その代表格と言えるのが、牛丼チェーンの吉野家が2019年3月に投入した新メニューです。2019年の日経MJヒット商品番付にも選ばれた「超特盛」は、牛肉の量が並盛の2倍という圧倒的なボリューム感で、発売からわずか1ヶ月で100万食を突破する驚異的な記録を打ち立てました。

SNSでも「この圧倒的な肉の量は夢のよう」「お腹いっぱいお肉が食べられて大満足」と、ガッツリ食べたい層から熱狂的な声が上がっています。しかし、実はこのメガヒットの裏側で、もう一つのサイズである「小盛」が密かな快進撃を続けているのをご存知でしょうか。

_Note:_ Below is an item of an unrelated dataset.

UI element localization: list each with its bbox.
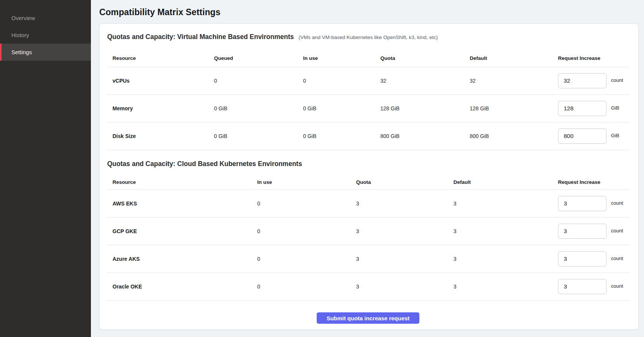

小盛は並盛の約4分の3という小ぶりなサイズです。当初、ガッツリと食べるイメージが強い吉野家では苦戦するだろうと予想されていました。ところが蓋を開けてみれば、現在では販売数で超特盛を逆転するほどの安定した人気を誇っているのです。

この小盛を支えているのは、女性やシニア層だけではありません。最近では健康意識の高まりから、炭水化物の量をコントロールしたい、いわゆる「糖質制限」を意識するビジネスパーソンからも絶大な支持を集めています。消費者の健康ニーズに見事にマッチしたと言えるでしょう。

こうした「サイズマーケティング」の成功例は、食品業界だけにとどまりません。化粧品大手の資生堂が2018年に発売した「SHISEIDO ピコ」は、従来のネイルや口紅の半分というミニサイズで展開され、若い世代を中心に瞬く間にトレンドとなりました。

サイズマーケティングとは、商品の成分や中身を大きく変えるのではなく、容量や大きさを最適化することで、新たな顧客層を開拓する販売戦略のことです。資生堂は今年もムースタイプのミニ口紅を限定発売する予定で、ミニサイズ需要は定番化しつつあります。

また、森永製菓の「ラムネ」も、この戦略で劇的な復活を遂げた好例です。元々は子供向けの駄菓子として親しまれていましたが、主成分である「ブドウ糖」が仕事や勉強の疲労回復、脳の活性化に効果的であると大人たちの間で話題になりました。

森永製菓は当初、大人向けにウコンを配合したり、おしゃれなスパークリングワイン風のパッケージにしたりと試行錯誤を繰り返しましたが、これらは残念ながらヒットには至りませんでした。良かれと思って機能を付け足す「引き算」のできない開発は、時に失敗を招きます。

そこで同社が2018年3月に踏み切ったのが、「粒の大きさを1.5倍にする」という極めてシンプルな原点回帰でした。パッケージもビジネスパーソンが買いやすいパウチ型にしてコンビニの棚に並べたところ、注文が殺到して一時販売中止になるほどの社会現象となったのです。

ネット上でも「仕事中の集中力が切れたときに大粒ラムネが手放せない」「デスクに置いておきやすい」と、働く大人たちからの絶賛コメントが相次ぎました。余計なアレンジを加えず、サイズを変えるだけで商品の持つ本質的な価値が再発見された見事な事例です。

私は、こうしたサイズ変更によるヒットの本質は、現代人の「わがままなライフスタイルへの寄り添い」にあると考えます。たくさん食べたい日もあれば、健康のために控えたい日もある。そうした細かなニーズにサイズバリエーションで応えることが不可欠なのです。

ホームセンターのカインズが2016年から展開している限定の大容量洗剤も、節約志向の主婦層に刺さり、50%増のペースで売れ続けています。ただ大きく、あるいは小さくすれば良いわけではありません。顧客が求める「ちょうどいい価値」を見極めることが重要です。

もし、いま一つ伸び悩んでいるブランドがあるならば、期間限定で思い切って10倍のサイズにしてみたり、逆に極小サイズにしてみてはいかがでしょうか。サイズという名の魔法をかけることで、これまで眠っていた商品の潜在的な価値が輝き出すかもしれません。